The state of relation extraction is arguably immature. While the papers in this area compare against benchmarks, their training datasets mostly have been built from Wikidata sources, and inferred relations result in labels not IRIs. This precludes downstream use of the inferred relations for semantic inference. Ultimately, how can better training data be developed -- e.g., for relation extraction -- to improve large models used in constructing/augmenting knowledge graphs?

Questions for Follow Up Research

Many existing projects produce results which are descriptive, but not computable. However, given recent innovations, such as DPO, there appear to be many opportunities for reworking the training datasets used in NRE and RE models, following the pattern of Notus

R1: we have demonstrated how to leverage LLM components while emphasizing HITL (domain experts) and quality of results

R2: we have suggested areas where investments in data quality may provide substantial gains

One key take-away from this project is that the model deployments are relatively haphazard across a wide spectrum of performance: some of the open source dependencies use efficient frameworks such as Hugging Face transformers to load models, while others use ad-hoc approaches which are much less performant.

Granted, use of LLMs and other deep learning models is expected to increase computational requirements substantially. Given the integration of APIs, the compute, memory, and network requirements for running the TextGraphs library in product can be quite large. Software engineering optimizations can reduce these requirements substantially through use of hardware acceleration, localized services, proxy/caching, and concurrency.

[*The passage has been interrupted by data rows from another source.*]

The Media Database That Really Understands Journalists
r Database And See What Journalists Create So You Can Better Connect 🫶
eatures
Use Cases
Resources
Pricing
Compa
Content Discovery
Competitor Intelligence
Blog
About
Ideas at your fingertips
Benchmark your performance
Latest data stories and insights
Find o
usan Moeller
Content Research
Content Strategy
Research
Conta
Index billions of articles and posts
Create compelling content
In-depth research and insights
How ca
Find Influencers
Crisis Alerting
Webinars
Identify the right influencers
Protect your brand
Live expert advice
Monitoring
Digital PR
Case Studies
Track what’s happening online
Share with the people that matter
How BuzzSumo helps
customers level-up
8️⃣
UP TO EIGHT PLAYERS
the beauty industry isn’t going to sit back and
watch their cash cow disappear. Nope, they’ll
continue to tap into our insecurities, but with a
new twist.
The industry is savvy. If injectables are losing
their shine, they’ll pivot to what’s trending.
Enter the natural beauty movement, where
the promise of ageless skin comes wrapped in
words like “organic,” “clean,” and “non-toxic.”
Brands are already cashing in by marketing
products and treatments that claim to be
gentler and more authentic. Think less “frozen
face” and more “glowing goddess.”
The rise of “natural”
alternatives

However, a more effective approach would be to make investments in data quality (training datasets, benchmarks, evals, etc.) for gains within the core technologies used here: NER, RE, etc. Data-first iterations on the model dependencies can alleviate much of this problem.

R3: we have proposed a rubric for evaluating/rating ML open source w.r.t. production use cases

This project integrates available open source projects across a wide range of NLP topics. Perspectives were gained from evaluating many open source LLM projects related to NLP components, and the state of readiness for their use in production libraries overall.

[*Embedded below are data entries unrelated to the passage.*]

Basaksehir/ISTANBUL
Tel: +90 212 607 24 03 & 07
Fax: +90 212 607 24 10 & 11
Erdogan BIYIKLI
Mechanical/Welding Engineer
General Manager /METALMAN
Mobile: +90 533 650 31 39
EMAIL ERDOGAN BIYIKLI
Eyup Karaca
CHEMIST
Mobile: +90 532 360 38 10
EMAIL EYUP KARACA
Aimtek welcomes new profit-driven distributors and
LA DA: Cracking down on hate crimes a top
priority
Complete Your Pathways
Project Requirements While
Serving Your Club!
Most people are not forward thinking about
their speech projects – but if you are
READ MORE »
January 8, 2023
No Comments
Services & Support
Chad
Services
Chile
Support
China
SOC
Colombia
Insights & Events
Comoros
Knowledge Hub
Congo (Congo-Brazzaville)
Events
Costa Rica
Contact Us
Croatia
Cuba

Note that reproducibility rates are abysmally low for open source which accompanies machine learning research papers. Few project install correctly, and fewer still run without exceptions. Even among the better available OSS project for a given research topic (e.g., graph embeddings, relation extraction) tend to not have been maintained for years. Of the projects which run, few reproduce their published results, and most are oriented toward command-line (CLI) use to prove specific benchmarks claims. These tend to be difficult to rework into production-quality libraries, due to concerns about performance, security, licensing, etc.

As an outcome of this inquiry, this project presents a rubric for evaluating research papers and their associated code, based on reproducibility and eventual usefulness in software implementations.

The views expressed are those of the authors and do not reflect the official policy or position of the funding organizations.